At midnight, the famous Orient Express train is stopped in its tracks by a snowdrift. By morning, one of the passengers is dead – stabbed a dozen times. Isolated by a storm and with a killer onboard, detective Hercule Poirot must find the culprit.
The newest film adaptation of Agatha Christie’s 1934 murder mystery novel was released in UK cinemas in 3rd November 2017, directed by and starring Kenneth Branagh as Hercule Poirot.
I read Murder on the Orient Express for the first time around this time last year, and although I wrote notes, I never published a book review. However, after seeing the film adaptation last week, I thought it an appropriate time to revisit my notes and finally write a book review.
I really, really liked this book.
I haven’t read much by Agatha Christie, but I found her writing style surprisingly easy to read, which was a great way into the story.
Murder on the Orient Express is the first Poirot story I’ve ever read, though it’s the tenth published by Christie.
He is quirky and clever, drawing on stereotypes introduced by characters like Sherlock Holmes, such as the extraordinarily talented and secluded intellectual. Poirot, however, whilst he prefers solidarity, integrates with society in a polite and courteous manner and, to the best of my knowledge, does not struggle with an opium addiction. For these reasons, I enjoyed Poirot’s character more than Sherlock, and I liked reading Poirot work his way to conclusions.
I liked the mix of lots of characters, all trapped in one singular place, who all had different stories and personalities, and yet Poirot was able to find various connections between them in interesting and subtle ways.
Film Comment: I think this subtlety was lost somewhat when translated to the big screen, in the process of condensing the narrative into a just under 2-hour film.
I thought the book was satirical, particularly in the interactions between Hercule Poirot, and his friend M. Bouc. This satire was carried across to the film, albeit in different ways.

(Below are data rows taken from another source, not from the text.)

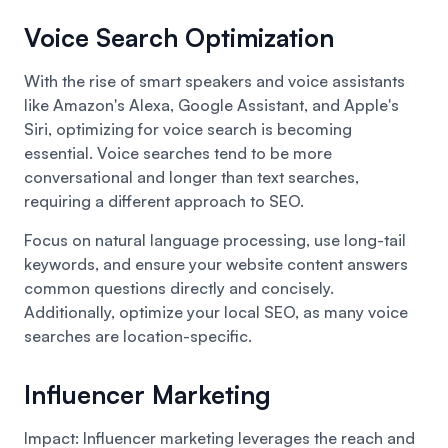
Voice Search Optimization
With the rise of smart speakers and voice assistants
like Amazon's Alexa, Google Assistant, and Apple's
Siri, optimizing for voice search is becoming
essential. Voice searches tend to be more
conversational and longer than text searches,
requiring a different approach to SEO.
Focus on natural language processing, use long-tail
keywords, and ensure your website content answers
common questions directly and concisely.
Additionally, optimize your local SEO, as many voice
searches are location-specific.
Influencer Marketing
Impact: Influencer marketing leverages the reach and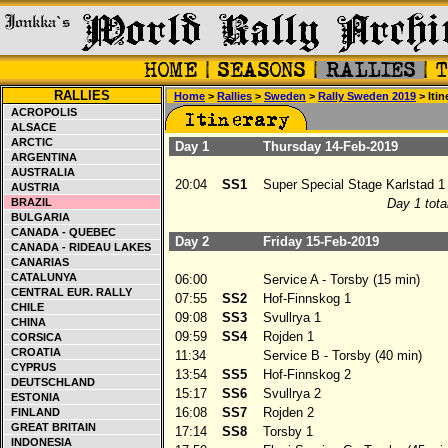
RALLIES
Home
>
Rallies
>
Sweden
>
Rally Sweden 2019
> Itin
ACROPOLIS
ALSACE
ARCTIC
Day 1
Thursday 14-Feb-2019
ARGENTINA
AUSTRALIA
20:04
SS1
Super Special Stage Karlstad 1
AUSTRIA
BRAZIL
Day 1 tota
BULGARIA
CANADA - QUEBEC
Day 2
Friday 15-Feb-2019
CANADA - RIDEAU LAKES
CANARIAS
CATALUNYA
06:00
Service A - Torsby (15 min)
CENTRAL EUR. RALLY
07:55
SS2
Hof-Finnskog 1
CHILE
09:08
SS3
Svullrya 1
CHINA
09:59
SS4
Rojden 1
CORSICA
CROATIA
11:34
Service B - Torsby (40 min)
CYPRUS
13:54
SS5
Hof-Finnskog 2
DEUTSCHLAND
15:17
SS6
Svullrya 2
ESTONIA
16:08
SS7
Rojden 2
FINLAND
GREAT BRITAIN
17:14
SS8
Torsby 1
INDONESIA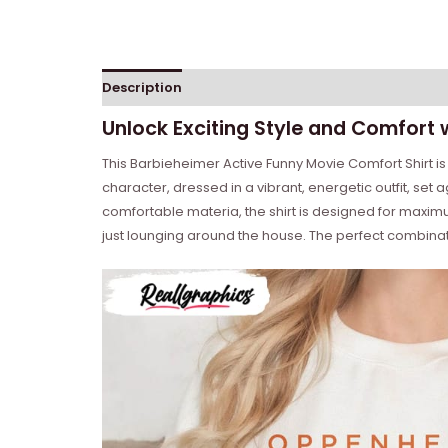
Description
Reviews (0)
Unlock Exciting Style and Comfort 
This Barbieheimer Active Funny Movie Comfort Shirt is p
character, dressed in a vibrant, energetic outfit, set
comfortable materia, the shirt is designed for maximum
just lounging around the house. The perfect combinati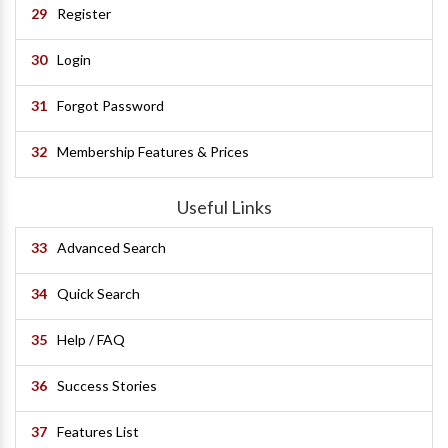
29
Register
30
Login
31
Forgot Password
32
Membership Features & Prices
Useful Links
33
Advanced Search
34
Quick Search
35
Help / FAQ
36
Success Stories
37
Features List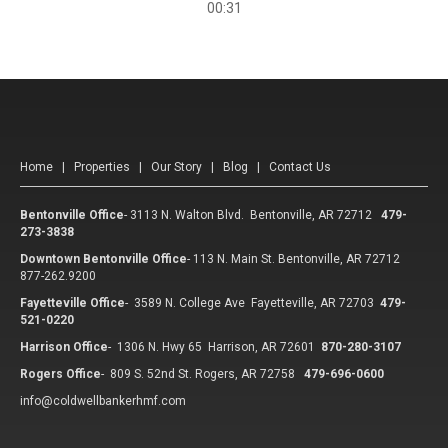
00:31
Home
|
Properties
|
Our Story
|
Blog
|
Contact Us
Bentonville Office
-
3113 N. Walton Blvd. Bentonville, AR 72712
479-
273-3838
Downtown Bentonville Office
-
113 N. Main St. Bentonville, AR 72712
877-262.9200
Fayetteville Office
-
3589 N. College Ave Fayetteville, AR 72703
479-
521-0220
Harrison Office
-
1306 N. Hwy 65 Harrison, AR 72601
870-280-3107
Rogers Office
-
809 S. 52nd St. Rogers, AR 72758
479-696-0600
info@coldwellbankerhmf.com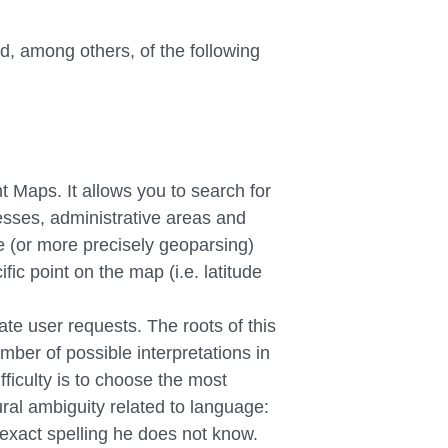
, among others, of the following
t Maps. It allows you to search for
resses, administrative areas and
ce (or more precisely geoparsing)
fic point on the map (i.e. latitude
te user requests. The roots of this
mber of possible interpretations in
fficulty is to choose the most
tural ambiguity related to language:
 exact spelling he does not know.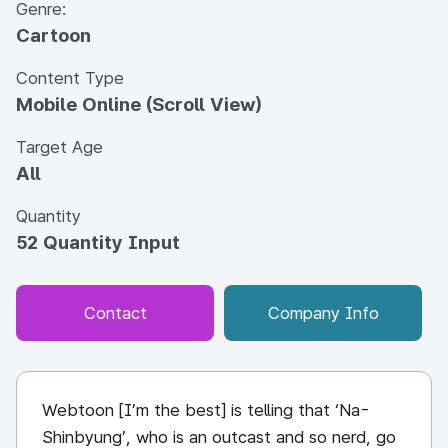
Genre:
Cartoon
Content Type
Mobile Online (Scroll View)
Target Age
All
Quantity
52 Quantity Input
Contact
Company Info
Webtoon [I’m the best] is telling that ‘Na-
Shinbyung’, who is an outcast and so nerd, go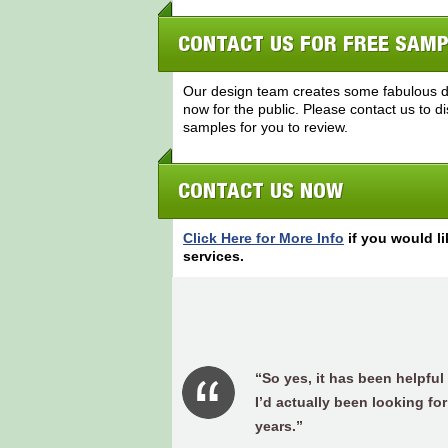
CONTACT US FOR FREE SAM
Our design team creates some fabulous do
now for the public. Please contact us to 
samples for you to review.
CONTACT US NOW
Click Here for More Info
if you would li
services.
“So yes, it has been helpful
I’d actually been looking for
years.”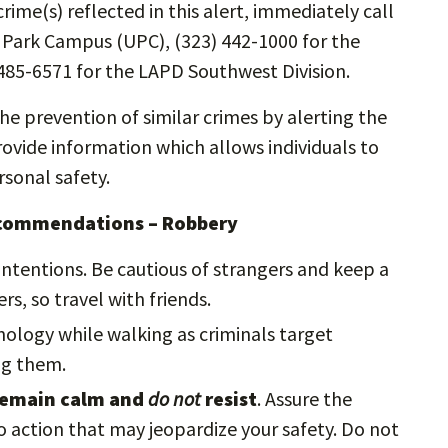
rime(s) reflected in this alert, immediately call
y Park Campus (UPC), (323) 442-1000 for the
485-6571 for the LAPD Southwest Division.
the prevention of similar crimes by alerting the
vide information which allows individuals to
sonal safety.
ecommendations – Robbery
ntentions. Be cautious of strangers and keep a
rs, so travel with friends.
nology while walking as criminals target
ing them.
 remain calm and
do not
resist
. Assure the
 action that may jeopardize your safety. Do not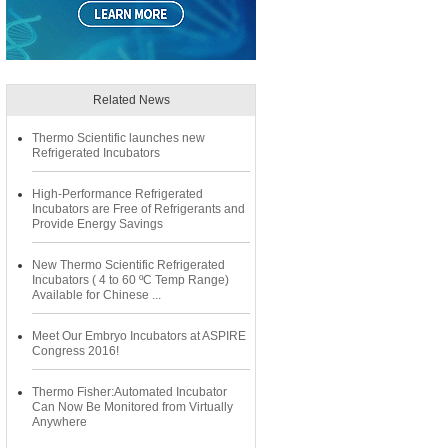
Related News
Thermo Scientific launches new
Refrigerated Incubators
High-Performance Refrigerated
Incubators are Free of Refrigerants and
Provide Energy Savings
New Thermo Scientific Refrigerated
Incubators ( 4 to 60 ºC Temp Range)
Available for Chinese ...
Meet Our Embryo Incubators at ASPIRE
Congress 2016!
Thermo Fisher:Automated Incubator
Can Now Be Monitored from Virtually
Anywhere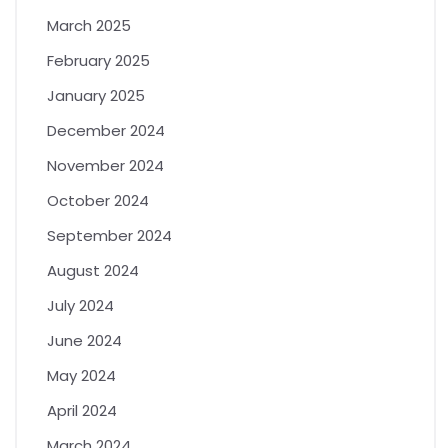
March 2025
February 2025
January 2025
December 2024
November 2024
October 2024
September 2024
August 2024
July 2024
June 2024
May 2024
April 2024
March 2024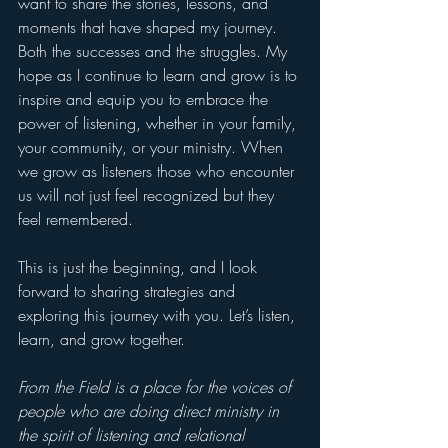
want to share the stories, lessons, and 
moments that have shaped my journey. 
Both the successes and the struggles. My 
hope as I continue to learn and grow is to 
inspire and equip you to embrace the 
power of listening, whether in your family, 
your community, or your ministry. When 
we grow as listeners those who encounter 
us will not just feel recognized but they 
feel remembered.
This is just the beginning, and I look 
forward to sharing strategies and 
exploring this journey with you. Let’s listen, 
learn, and grow together.
From the Field is a place for the voices of 
people who are doing direct ministry in 
the spirit of listening and relational 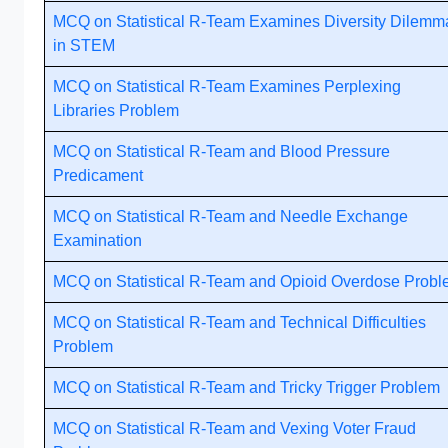
MCQ on Statistical R-Team Examines Diversity Dilemm
in STEM
MCQ on Statistical R-Team Examines Perplexing
Libraries Problem
MCQ on Statistical R-Team and Blood Pressure
Predicament
MCQ on Statistical R-Team and Needle Exchange
Examination
MCQ on Statistical R-Team and Opioid Overdose Prob
MCQ on Statistical R-Team and Technical Difficulties
Problem
MCQ on Statistical R-Team and Tricky Trigger Problem
MCQ on Statistical R-Team and Vexing Voter Fraud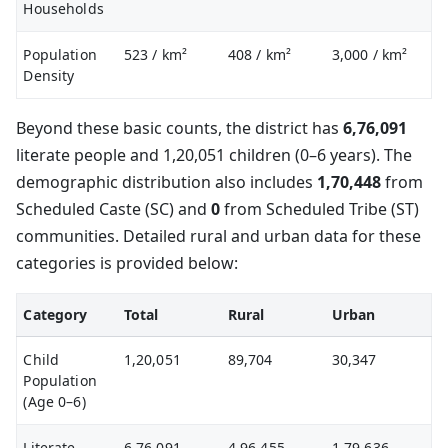
Households
Population
523
/ km²
408
/ km²
3,000
/ km²
Density
Beyond these basic counts, the district has
6,76,091
literate people and 1,20,051 children (0–6 years). The
demographic distribution also includes
1,70,448
from
Scheduled Caste (SC) and
0
from Scheduled Tribe (ST)
communities. Detailed rural and urban data for these
categories is provided below:
Category
Total
Rural
Urban
Child
1,20,051
89,704
30,347
Population
(Age 0–6)
Literate
6,76,091
4,96,455
1,79,636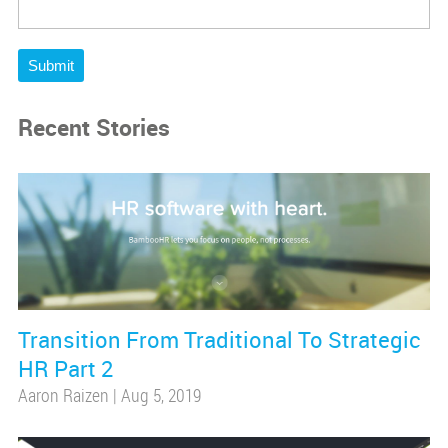
Submit
Recent Stories
Transition From Traditional To Strategic
HR Part 2
Aaron Raizen
|
Aug 5, 2019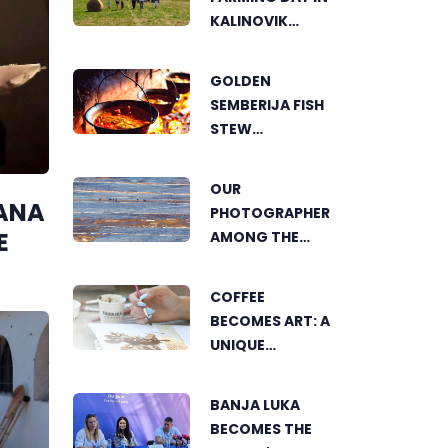
KALINOVIK
SHOWCASES
THE GROWING
GOLDEN
SUCCESS OF
SEMBERIJA FISH
SUSTAINABLE
STEW
AGRICULTURE
COMPETITION
BRINGS
OUR
TOGETHER
ANA
PHOTOGRAPHER
FOOD LOVERS IN
E
AMONG THE
DVOROVI
FINALISTS OF
THE WORLD'S
COFFEE
GREENSTORM
BECOMES ART: A
PHOTOGRAPHY
UNIQUE
FESTIVAL IN
WORKSHOP ON
MONGOLIA
SWEDISH BEACH
BANJA LUKA
IN BANJA LUKA
BECOMES THE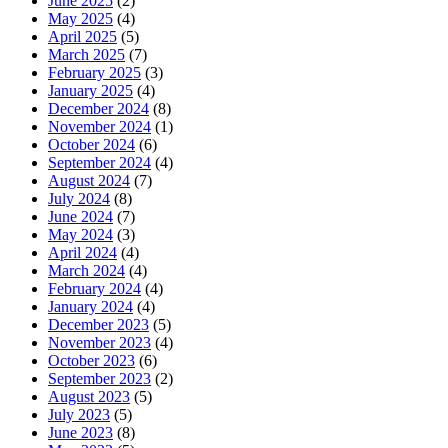
June 2025
(2)
May 2025
(4)
April 2025
(5)
March 2025
(7)
February 2025
(3)
January 2025
(4)
December 2024
(8)
November 2024
(1)
October 2024
(6)
September 2024
(4)
August 2024
(7)
July 2024
(8)
June 2024
(7)
May 2024
(3)
April 2024
(4)
March 2024
(4)
February 2024
(4)
January 2024
(4)
December 2023
(5)
November 2023
(4)
October 2023
(6)
September 2023
(2)
August 2023
(5)
July 2023
(5)
June 2023
(8)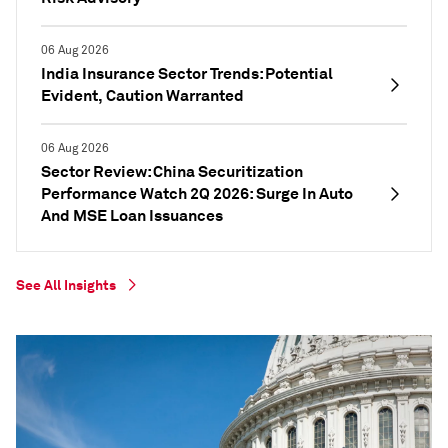
06 Aug 2026
India Insurance Sector Trends: Potential
Evident, Caution Warranted
06 Aug 2026
Sector Review: China Securitization
Performance Watch 2Q 2026: Surge In Auto
And MSE Loan Issuances
See All Insights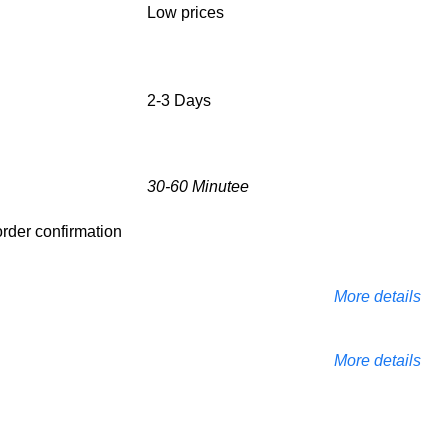
Low prices
2-3 Days
30-60 Minutee
 order confirmation
More details
More details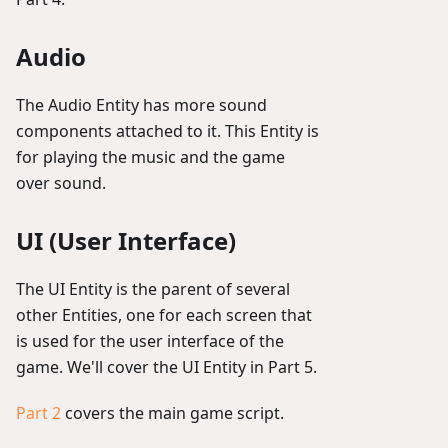
Audio
The Audio Entity has more sound
components attached to it. This Entity is
for playing the music and the game
over sound.
UI (User Interface)
The UI Entity is the parent of several
other Entities, one for each screen that
is used for the user interface of the
game. We'll cover the UI Entity in Part 5.
Part 2
covers the main game script.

In the book, Bouc is aware of the stereotypical methods of looking for clues, and subsequently thinks almost every object on the train is a clue. Undoubtedly, this is the approach the “untrained” mind – the mind of the reader – would take; Poirot satirises this with quips directed at Bouc, and instead leads the reader’s attention to the tiniest and seemingly most insignificant details, which are the most telling.
The final reveal of the culprit surprised me, challenging my own theories I’d created in my head and making me think in different ways.
Minor Spoiler: There was a reluctance to condemn the act of murder, because of the reason it was committed. I think murder is murder, and if we begin to justify some murder over others, regardless of intentions or motivations, it creates a risky, slippery slope of vigilante justice. Admittedly though, this frustration was admittedly drawn out more by the film adaptation.
Overall, I really enjoyed this book, and I really liked the newest film adaptation as well; Branagh captured the character of Poirot well, and the cinematography was visually stunning. I recommend both!
News of a second Poirot film with Kenneth Branagh, an adaptation of Death on the Nile, is already spreading. If this is the case, I can’t wait to read Death on the Nile next.